| GOAL OF THE EXERCISE |
Starting with the first line and ending with the last, transcribe the data exactly.

--- GIVEN INFORMATION Enclosed Below ---

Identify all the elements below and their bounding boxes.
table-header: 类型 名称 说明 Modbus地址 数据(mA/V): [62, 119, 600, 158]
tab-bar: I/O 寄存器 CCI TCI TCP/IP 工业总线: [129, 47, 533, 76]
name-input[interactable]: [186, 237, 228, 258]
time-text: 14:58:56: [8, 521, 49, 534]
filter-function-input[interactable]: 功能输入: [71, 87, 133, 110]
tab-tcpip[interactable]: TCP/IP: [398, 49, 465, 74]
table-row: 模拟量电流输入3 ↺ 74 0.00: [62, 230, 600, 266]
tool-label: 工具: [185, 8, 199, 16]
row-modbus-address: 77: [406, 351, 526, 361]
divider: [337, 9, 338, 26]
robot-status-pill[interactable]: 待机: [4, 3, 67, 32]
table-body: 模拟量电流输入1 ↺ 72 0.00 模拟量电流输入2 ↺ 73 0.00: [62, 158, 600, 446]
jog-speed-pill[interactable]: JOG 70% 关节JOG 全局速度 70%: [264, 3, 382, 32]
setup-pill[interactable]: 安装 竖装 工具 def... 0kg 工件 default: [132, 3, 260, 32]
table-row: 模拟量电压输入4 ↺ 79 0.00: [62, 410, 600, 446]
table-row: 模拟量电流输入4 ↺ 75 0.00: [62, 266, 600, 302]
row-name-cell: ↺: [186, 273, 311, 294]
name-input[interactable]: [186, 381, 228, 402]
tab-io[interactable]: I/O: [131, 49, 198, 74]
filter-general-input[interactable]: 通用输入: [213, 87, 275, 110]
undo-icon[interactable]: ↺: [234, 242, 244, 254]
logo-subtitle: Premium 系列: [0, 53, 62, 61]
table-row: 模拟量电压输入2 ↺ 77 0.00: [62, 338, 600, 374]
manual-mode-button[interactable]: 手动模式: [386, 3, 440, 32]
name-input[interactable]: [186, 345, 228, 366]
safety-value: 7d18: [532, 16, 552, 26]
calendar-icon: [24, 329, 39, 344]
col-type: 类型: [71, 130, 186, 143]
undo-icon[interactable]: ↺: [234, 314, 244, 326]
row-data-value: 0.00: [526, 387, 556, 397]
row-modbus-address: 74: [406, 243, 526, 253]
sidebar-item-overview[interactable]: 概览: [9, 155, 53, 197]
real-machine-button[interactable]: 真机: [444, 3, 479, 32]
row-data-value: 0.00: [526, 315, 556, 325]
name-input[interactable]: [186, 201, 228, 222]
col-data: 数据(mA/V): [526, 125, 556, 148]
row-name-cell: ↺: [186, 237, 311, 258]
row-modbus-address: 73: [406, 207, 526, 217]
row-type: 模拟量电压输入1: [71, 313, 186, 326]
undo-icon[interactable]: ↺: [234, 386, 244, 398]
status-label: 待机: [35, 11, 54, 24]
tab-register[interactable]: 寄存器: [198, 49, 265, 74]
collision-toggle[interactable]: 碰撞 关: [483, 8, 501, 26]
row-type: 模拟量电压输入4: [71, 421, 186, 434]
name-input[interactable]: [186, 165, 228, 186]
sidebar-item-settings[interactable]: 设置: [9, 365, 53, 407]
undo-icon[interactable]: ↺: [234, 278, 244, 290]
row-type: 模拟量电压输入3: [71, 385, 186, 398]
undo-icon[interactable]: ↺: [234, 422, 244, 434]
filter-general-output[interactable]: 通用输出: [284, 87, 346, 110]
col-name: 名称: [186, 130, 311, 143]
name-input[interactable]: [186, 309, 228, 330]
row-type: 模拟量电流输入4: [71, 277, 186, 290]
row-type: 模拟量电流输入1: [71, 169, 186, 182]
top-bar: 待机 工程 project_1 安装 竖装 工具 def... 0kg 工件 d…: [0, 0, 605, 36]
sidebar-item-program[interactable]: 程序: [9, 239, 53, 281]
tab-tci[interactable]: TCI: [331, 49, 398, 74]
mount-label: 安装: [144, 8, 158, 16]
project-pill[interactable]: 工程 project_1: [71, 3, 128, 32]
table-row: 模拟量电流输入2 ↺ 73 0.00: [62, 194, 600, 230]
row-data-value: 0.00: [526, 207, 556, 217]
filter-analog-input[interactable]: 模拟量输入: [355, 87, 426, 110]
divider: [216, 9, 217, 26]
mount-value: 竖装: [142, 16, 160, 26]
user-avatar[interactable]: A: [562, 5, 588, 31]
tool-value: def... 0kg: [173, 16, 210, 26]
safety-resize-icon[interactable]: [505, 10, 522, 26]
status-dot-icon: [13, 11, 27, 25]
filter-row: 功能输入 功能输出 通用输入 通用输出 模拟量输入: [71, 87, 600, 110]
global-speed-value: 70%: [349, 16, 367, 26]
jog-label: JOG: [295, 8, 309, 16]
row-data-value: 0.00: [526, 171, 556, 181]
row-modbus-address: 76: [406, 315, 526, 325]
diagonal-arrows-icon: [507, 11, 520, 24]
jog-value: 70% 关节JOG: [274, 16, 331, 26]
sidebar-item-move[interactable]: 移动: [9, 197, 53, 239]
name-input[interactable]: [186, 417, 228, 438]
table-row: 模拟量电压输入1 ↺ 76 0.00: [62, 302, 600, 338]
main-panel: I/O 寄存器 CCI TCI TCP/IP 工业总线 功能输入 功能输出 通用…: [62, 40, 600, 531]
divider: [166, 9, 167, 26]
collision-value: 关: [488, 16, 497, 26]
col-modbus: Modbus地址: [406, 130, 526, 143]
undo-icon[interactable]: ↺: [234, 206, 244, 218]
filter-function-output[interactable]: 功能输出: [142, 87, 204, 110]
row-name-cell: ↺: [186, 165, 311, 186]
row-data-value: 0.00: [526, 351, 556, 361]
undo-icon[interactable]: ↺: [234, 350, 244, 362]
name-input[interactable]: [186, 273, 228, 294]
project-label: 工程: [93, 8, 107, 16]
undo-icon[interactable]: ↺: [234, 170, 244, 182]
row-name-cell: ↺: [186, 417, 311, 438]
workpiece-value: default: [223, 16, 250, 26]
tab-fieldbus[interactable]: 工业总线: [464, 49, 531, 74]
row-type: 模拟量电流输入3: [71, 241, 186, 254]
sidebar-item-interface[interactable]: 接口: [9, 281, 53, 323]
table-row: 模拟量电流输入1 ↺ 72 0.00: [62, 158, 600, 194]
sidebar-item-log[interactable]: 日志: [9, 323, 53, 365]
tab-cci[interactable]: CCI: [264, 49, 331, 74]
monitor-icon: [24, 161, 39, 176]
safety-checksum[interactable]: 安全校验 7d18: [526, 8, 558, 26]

--- End of Enclosed GIVEN INFORMATION ---

| FINISHED TASK |
Identify all the elements below and their bounding boxes.
table-header: 类型 名称 说明 Modbus地址 数据(mA/V): [62, 119, 600, 158]
tab-bar: I/O 寄存器 CCI TCI TCP/IP 工业总线: [129, 47, 533, 76]
name-input[interactable]: [186, 237, 228, 258]
time-text: 14:58:56: [8, 521, 49, 534]
filter-function-input[interactable]: 功能输入: [71, 87, 133, 110]
tab-tcpip[interactable]: TCP/IP: [398, 49, 465, 74]
table-row: 模拟量电流输入3 ↺ 74 0.00: [62, 230, 600, 266]
tool-label: 工具: [185, 8, 199, 16]
row-modbus-address: 77: [406, 351, 526, 361]
divider: [337, 9, 338, 26]
robot-status-pill[interactable]: 待机: [4, 3, 67, 32]
table-body: 模拟量电流输入1 ↺ 72 0.00 模拟量电流输入2 ↺ 73 0.00: [62, 158, 600, 446]
jog-speed-pill[interactable]: JOG 70% 关节JOG 全局速度 70%: [264, 3, 382, 32]
setup-pill[interactable]: 安装 竖装 工具 def... 0kg 工件 default: [132, 3, 260, 32]
table-row: 模拟量电压输入4 ↺ 79 0.00: [62, 410, 600, 446]
table-row: 模拟量电流输入4 ↺ 75 0.00: [62, 266, 600, 302]
row-name-cell: ↺: [186, 273, 311, 294]
name-input[interactable]: [186, 381, 228, 402]
tab-io[interactable]: I/O: [131, 49, 198, 74]
filter-general-input[interactable]: 通用输入: [213, 87, 275, 110]
undo-icon[interactable]: ↺: [234, 242, 244, 254]
logo-subtitle: Premium 系列: [0, 53, 62, 61]
table-row: 模拟量电压输入2 ↺ 77 0.00: [62, 338, 600, 374]
manual-mode-button[interactable]: 手动模式: [386, 3, 440, 32]
name-input[interactable]: [186, 345, 228, 366]
safety-value: 7d18: [532, 16, 552, 26]
calendar-icon: [24, 329, 39, 344]
col-type: 类型: [71, 130, 186, 143]
undo-icon[interactable]: ↺: [234, 314, 244, 326]
row-data-value: 0.00: [526, 387, 556, 397]
row-modbus-address: 74: [406, 243, 526, 253]
sidebar-item-overview[interactable]: 概览: [9, 155, 53, 197]
real-machine-button[interactable]: 真机: [444, 3, 479, 32]
row-data-value: 0.00: [526, 315, 556, 325]
name-input[interactable]: [186, 201, 228, 222]
col-data: 数据(mA/V): [526, 125, 556, 148]
row-name-cell: ↺: [186, 237, 311, 258]
row-modbus-address: 73: [406, 207, 526, 217]
row-type: 模拟量电压输入1: [71, 313, 186, 326]
undo-icon[interactable]: ↺: [234, 386, 244, 398]
status-label: 待机: [35, 11, 54, 24]
tab-register[interactable]: 寄存器: [198, 49, 265, 74]
collision-toggle[interactable]: 碰撞 关: [483, 8, 501, 26]
row-type: 模拟量电压输入4: [71, 421, 186, 434]
name-input[interactable]: [186, 165, 228, 186]
sidebar-item-settings[interactable]: 设置: [9, 365, 53, 407]
undo-icon[interactable]: ↺: [234, 278, 244, 290]
row-type: 模拟量电压输入3: [71, 385, 186, 398]
undo-icon[interactable]: ↺: [234, 422, 244, 434]
filter-general-output[interactable]: 通用输出: [284, 87, 346, 110]
col-name: 名称: [186, 130, 311, 143]
name-input[interactable]: [186, 309, 228, 330]
row-type: 模拟量电流输入4: [71, 277, 186, 290]
row-type: 模拟量电流输入1: [71, 169, 186, 182]
top-bar: 待机 工程 project_1 安装 竖装 工具 def... 0kg 工件 d…: [0, 0, 605, 36]
sidebar-item-program[interactable]: 程序: [9, 239, 53, 281]
tab-tci[interactable]: TCI: [331, 49, 398, 74]
mount-label: 安装: [144, 8, 158, 16]
project-pill[interactable]: 工程 project_1: [71, 3, 128, 32]
table-row: 模拟量电流输入2 ↺ 73 0.00: [62, 194, 600, 230]
row-data-value: 0.00: [526, 207, 556, 217]
filter-analog-input[interactable]: 模拟量输入: [355, 87, 426, 110]
divider: [216, 9, 217, 26]
mount-value: 竖装: [142, 16, 160, 26]
user-avatar[interactable]: A: [562, 5, 588, 31]
tool-value: def... 0kg: [173, 16, 210, 26]
safety-resize-icon[interactable]: [505, 10, 522, 26]
status-dot-icon: [13, 11, 27, 25]
filter-row: 功能输入 功能输出 通用输入 通用输出 模拟量输入: [71, 87, 600, 110]
global-speed-value: 70%: [349, 16, 367, 26]
jog-label: JOG: [295, 8, 309, 16]
row-data-value: 0.00: [526, 171, 556, 181]
row-modbus-address: 76: [406, 315, 526, 325]
diagonal-arrows-icon: [507, 11, 520, 24]
jog-value: 70% 关节JOG: [274, 16, 331, 26]
sidebar-item-move[interactable]: 移动: [9, 197, 53, 239]
name-input[interactable]: [186, 417, 228, 438]
table-row: 模拟量电压输入1 ↺ 76 0.00: [62, 302, 600, 338]
main-panel: I/O 寄存器 CCI TCI TCP/IP 工业总线 功能输入 功能输出 通用…: [62, 40, 600, 531]
divider: [166, 9, 167, 26]
collision-value: 关: [488, 16, 497, 26]
col-modbus: Modbus地址: [406, 130, 526, 143]
undo-icon[interactable]: ↺: [234, 206, 244, 218]
filter-function-output[interactable]: 功能输出: [142, 87, 204, 110]
row-name-cell: ↺: [186, 165, 311, 186]
row-data-value: 0.00: [526, 351, 556, 361]
undo-icon[interactable]: ↺: [234, 350, 244, 362]
name-input[interactable]: [186, 273, 228, 294]
project-label: 工程: [93, 8, 107, 16]
undo-icon[interactable]: ↺: [234, 170, 244, 182]
row-name-cell: ↺: [186, 417, 311, 438]
workpiece-value: default: [223, 16, 250, 26]
tab-fieldbus[interactable]: 工业总线: [464, 49, 531, 74]
row-type: 模拟量电流输入3: [71, 241, 186, 254]
sidebar-item-interface[interactable]: 接口: [9, 281, 53, 323]
table-row: 模拟量电流输入1 ↺ 72 0.00: [62, 158, 600, 194]
sidebar-item-log[interactable]: 日志: [9, 323, 53, 365]
tab-cci[interactable]: CCI: [264, 49, 331, 74]
monitor-icon: [24, 161, 39, 176]
safety-checksum[interactable]: 安全校验 7d18: [526, 8, 558, 26]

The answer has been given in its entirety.